> [Source data]:
# # # # #
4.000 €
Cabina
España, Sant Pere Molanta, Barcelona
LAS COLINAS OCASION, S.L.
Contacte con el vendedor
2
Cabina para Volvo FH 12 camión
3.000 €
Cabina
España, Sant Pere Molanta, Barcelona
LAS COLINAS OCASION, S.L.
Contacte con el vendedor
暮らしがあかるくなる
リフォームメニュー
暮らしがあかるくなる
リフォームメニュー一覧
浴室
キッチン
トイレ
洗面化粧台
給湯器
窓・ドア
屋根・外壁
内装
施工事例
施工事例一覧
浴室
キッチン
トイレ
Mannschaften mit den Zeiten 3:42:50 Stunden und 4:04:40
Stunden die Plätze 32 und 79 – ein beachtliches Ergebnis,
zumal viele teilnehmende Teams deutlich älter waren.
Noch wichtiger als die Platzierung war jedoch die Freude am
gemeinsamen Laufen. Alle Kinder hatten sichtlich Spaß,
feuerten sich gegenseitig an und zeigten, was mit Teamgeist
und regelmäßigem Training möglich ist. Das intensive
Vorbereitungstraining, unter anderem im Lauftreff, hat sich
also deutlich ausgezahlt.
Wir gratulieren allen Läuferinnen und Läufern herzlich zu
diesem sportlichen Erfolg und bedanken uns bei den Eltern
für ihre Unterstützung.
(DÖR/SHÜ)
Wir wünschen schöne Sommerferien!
# # # # #
> [What is needed]: Give every entry again, exactly as it reads.

> [Exercise answer]:
4.000 €
Cabina
España, Sant Pere Molanta, Barcelona
LAS COLINAS OCASION, S.L.
Contacte con el vendedor
2
Cabina para Volvo FH 12 camión
3.000 €
Cabina
España, Sant Pere Molanta, Barcelona
LAS COLINAS OCASION, S.L.
Contacte con el vendedor
暮らしがあかるくなる
リフォームメニュー
暮らしがあかるくなる
リフォームメニュー一覧
浴室
キッチン
トイレ
洗面化粧台
給湯器
窓・ドア
屋根・外壁
内装
施工事例
施工事例一覧
浴室
キッチン
トイレ
Mannschaften mit den Zeiten 3:42:50 Stunden und 4:04:40
Stunden die Plätze 32 und 79 – ein beachtliches Ergebnis,
zumal viele teilnehmende Teams deutlich älter waren.
Noch wichtiger als die Platzierung war jedoch die Freude am
gemeinsamen Laufen. Alle Kinder hatten sichtlich Spaß,
feuerten sich gegenseitig an und zeigten, was mit Teamgeist
und regelmäßigem Training möglich ist. Das intensive
Vorbereitungstraining, unter anderem im Lauftreff, hat sich
also deutlich ausgezahlt.
Wir gratulieren allen Läuferinnen und Läufern herzlich zu
diesem sportlichen Erfolg und bedanken uns bei den Eltern
für ihre Unterstützung.
(DÖR/SHÜ)
Wir wünschen schöne Sommerferien!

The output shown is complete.